**What you have to do:** Check each line of the records below and collect those that include the word "comerciales".
*** Opening Data records ***
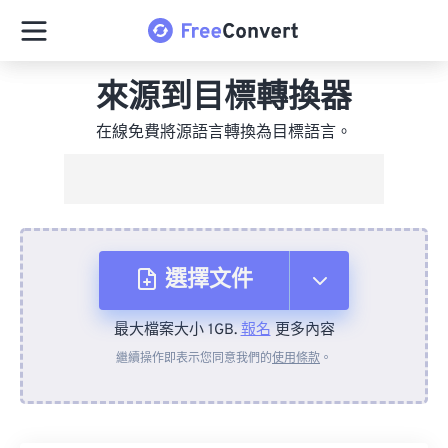
來源到目標轉換器
在線免費將源語言轉換為目標語言。
選擇文件
最大檔案大小 1GB.
報名
更多內容
來自裝置
繼續操作即表示您同意我們的
使用條款
。
來自 Dropbox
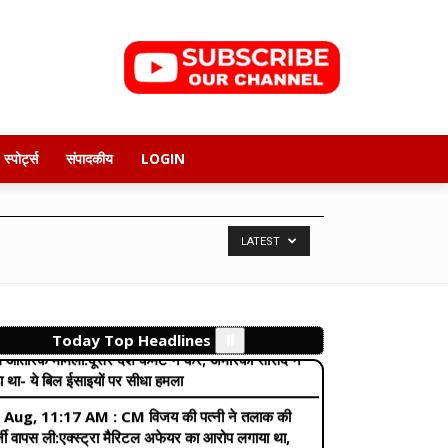
 Aug, 6:44 AM :
PM मोदी से दिल्ली में मिले सुखबीर
ल:पंजाब में दोबारा अकाली-BJP गठजोड़ के संकेत; केजरीवाल
े- ना ना करते प्यार तुम्हीं से कर बैठे
 Aug, 2:34 PM :
दिल्ली हाईकोर्ट बोला- जंतर-मंतर पर
दर्शन नहीं होने चाहिए:बेवजह शहर को बंधक क्यों बनाया जाए;
रोच जनता पार्टी बोली- इसे हमसे मत छीनिये
स्पोर्ट्स
संपादकीय
LOGIN
 Aug, 1:00 AM :
लुधियाना में अंडर गारमेंट्स में छिपाकर
 की डिलीवरी:VIDEO में तीन युवतियां दिखीं, एक ने कपड़ों से
ाली पुड़िया, युवक को थमाई
LATEST
 Aug, 12:19 PM :
सरकार बोली- विदेशी फंडिंग से जुड़ा
 आंतरिक मामला:दूसरे देश कमेंट न करें; अमेरिकी सांसद ने
 था- ये बिल ईसाइयों पर सीधा हमला
 Aug, 11:17 AM :
CM विजय की पत्नी ने तलाक की
Today Top Headlines
⏸️
जी वापस ली:एक्स्ट्रा मैरिटल अफेयर का आरोप लगाया था,
 बनने के 3 महीने बाद केस खत्म
 Aug, 10:04 AM :
MP हाईकोर्ट बोला- सिर्फ फतवे से
ीं मिल सकता तलाक:कहा- निकाह खत्म करने का फैसला कोर्ट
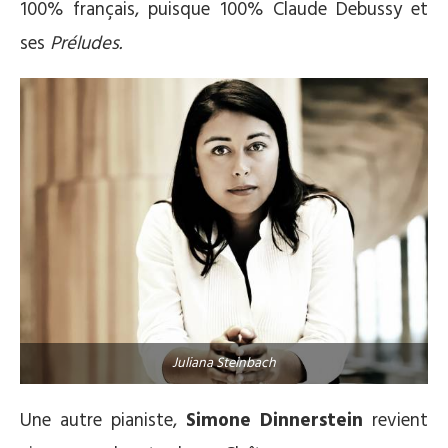
100% français, puisque 100% Claude Debussy et
ses
Préludes.
Juliana Steinbach
Une autre pianiste,
Simone Dinnerstein
revient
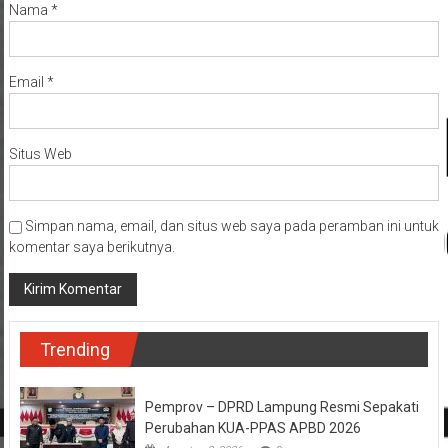
Nama
*
Email
*
Situs Web
Simpan nama, email, dan situs web saya pada peramban ini untuk
komentar saya berikutnya.
Trending
Pemprov – DPRD Lampung Resmi Sepakati
Perubahan KUA-PPAS APBD 2026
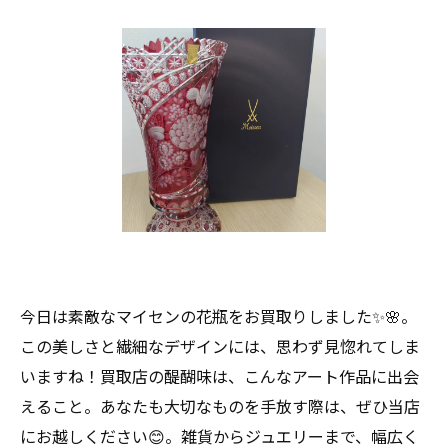
今日は素敵なマイセンの花瓶をお買取りしました✨🌸。
この美しさと繊細なデザインには、思わず見惚れてしま
いますね！買取店の醍醐味は、こんなアート作品に出会
えること。あなたも大切なものを手放す際は、ぜひ当店
にお越しください😊。雑貨からジュエリーまで、幅広く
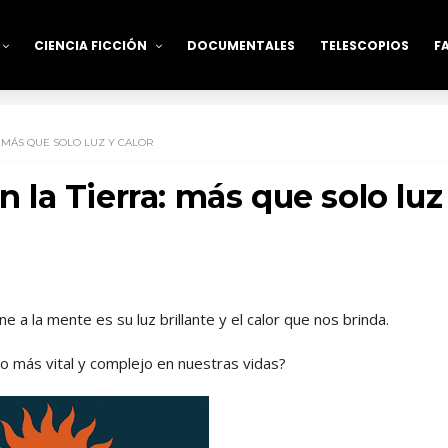
CIENCIA FICCIÓN
DOCUMENTALES
TELESCOPIOS
F
: MÁS QUE SOLO LUZ Y CALOR
n la Tierra: más que solo luz
 a la mente es su luz brillante y el calor que nos brinda.
o más vital y complejo en nuestras vidas?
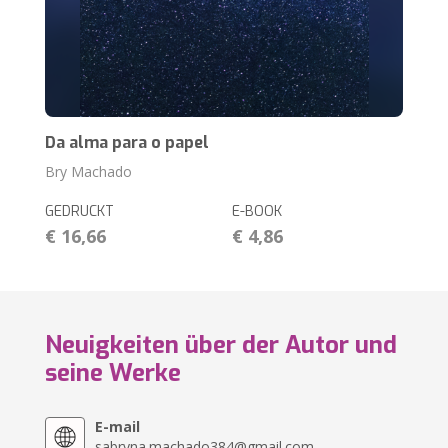
Da alma para o papel
Bry Machado
GEDRUCKT
E-BOOK
€ 16,66
€ 4,86
Neuigkeiten über der Autor und
seine Werke
E-mail
sabryna.machado384@gmail.com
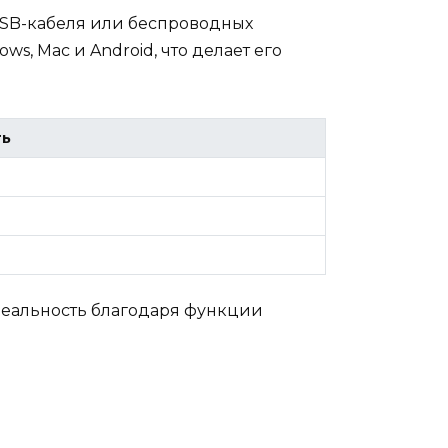
USB-кабеля или беспроводных
, Mac и Android, что делает его
ть
реальность благодаря функции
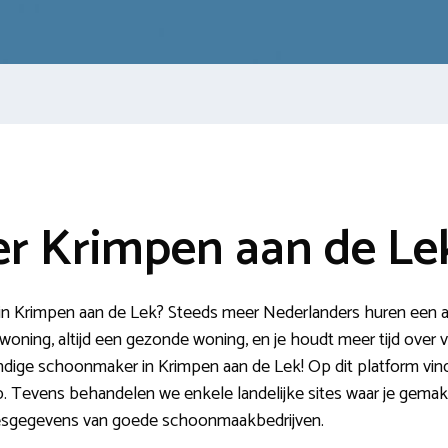
r Krimpen aan de Le
 Krimpen aan de Lek? Steeds meer Nederlanders huren een aan
oning, altijd een gezonde woning, en je houdt meer tijd over v
dige schoonmaker in Krimpen aan de Lek! Op dit platform vind 
. Tevens behandelen we enkele landelijke sites waar je gemak
resgegevens van goede schoonmaakbedrijven.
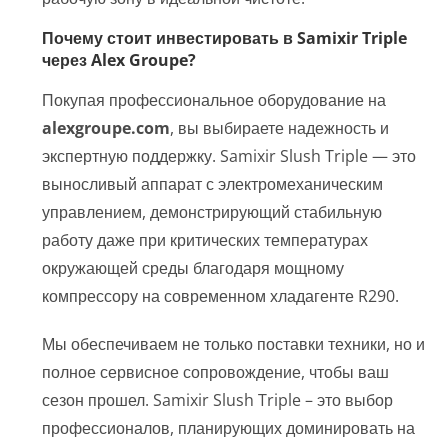
Почему стоит инвестировать в Samixir Triple
через Alex Groupe?
Покупая профессиональное оборудование на
alexgroupe.com
, вы выбираете надежность и
экспертную поддержку. Samixir Slush Triple — это
выносливый аппарат с электромеханическим
управлением, демонстрирующий стабильную
работу даже при критических температурах
окружающей среды благодаря мощному
компрессору на современном хладагенте R290.
Мы обеспечиваем не только поставки техники, но и
полное сервисное сопровождение, чтобы ваш
сезон прошел. Samixir Slush Triple – это выбор
профессионалов, планирующих доминировать на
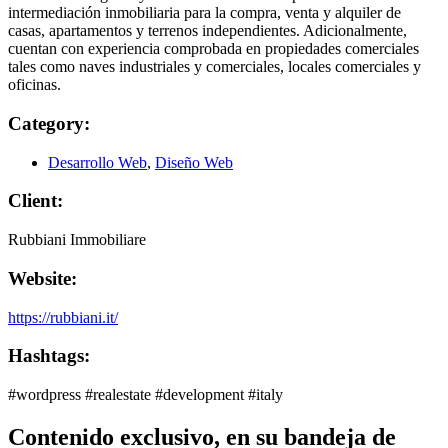
intermediación inmobiliaria para la compra, venta y alquiler de
casas, apartamentos y terrenos independientes. Adicionalmente,
cuentan con experiencia comprobada en propiedades comerciales
tales como naves industriales y comerciales, locales comerciales y
oficinas.
Category:
Desarrollo Web
,
Diseño Web
Client:
Rubbiani Immobiliare
Website:
https://rubbiani.it/
Hashtags:
#wordpress #realestate #development #italy
Contenido exclusivo, en su bandeja de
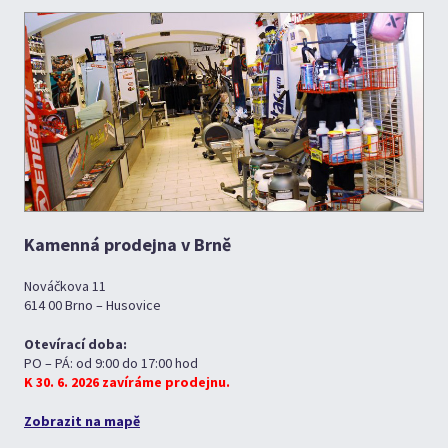
Kamenná prodejna v Brně
Nováčkova 11
614 00 Brno – Husovice
Otevírací doba:
PO – PÁ: od 9:00 do 17:00 hod
K 30. 6. 2026 zavíráme prodejnu.
Zobrazit na mapě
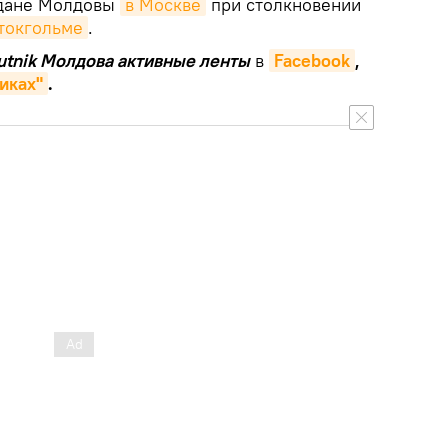
ждане Молдовы
в Москве
при столкновении
Стокгольме
.
putnik Молдова активные ленты
в
Facebook
,
иках"
.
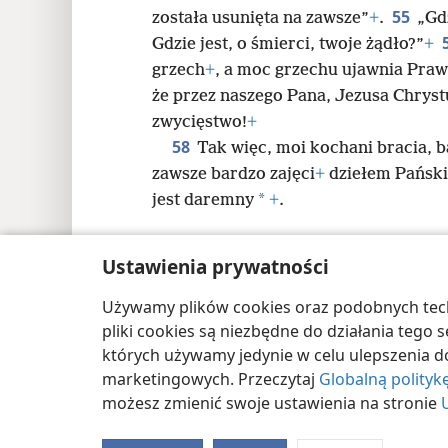
55
została usunięta na zawsze”
+
.
„Gd
Gdzie jest, o śmierci, twoje żądło?”
+
grzech
+
, a moc grzechu ujawnia Pra
że przez naszego Pana, Jezusa Chrys
zwycięstwo!
+
58
Tak więc, moi kochani bracia, 
zawsze bardzo zajęci
+
dziełem Pańskim
*
jest daremny
+
.
Ustawienia prywatności
Używamy plików cookies oraz podobnych techn
Copyright
© 2026 Watch Tower Bible and Tract
pliki cookies są niezbędne do działania tego
których używamy jedynie w celu ulepszenia d
marketingowych. Przeczytaj
Globalną polityk
możesz zmienić swoje ustawienia na stronie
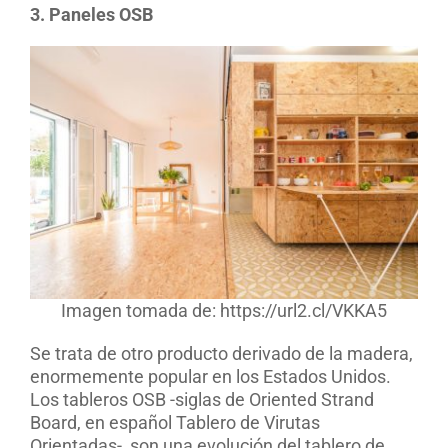
3. Paneles OSB
Imagen tomada de: https://url2.cl/VKKA5
Se trata de otro producto derivado de la madera,
enormemente popular en los Estados Unidos.
Los tableros OSB -siglas de Oriented Strand
Board, en español Tablero de Virutas
Orientadas-, son una evolución del tablero de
*** Closing Data records ***
**Exercise response:**
cuentan con experiencia comprobada en propiedades comerciales
tales como naves industriales y comerciales, locales comerciales y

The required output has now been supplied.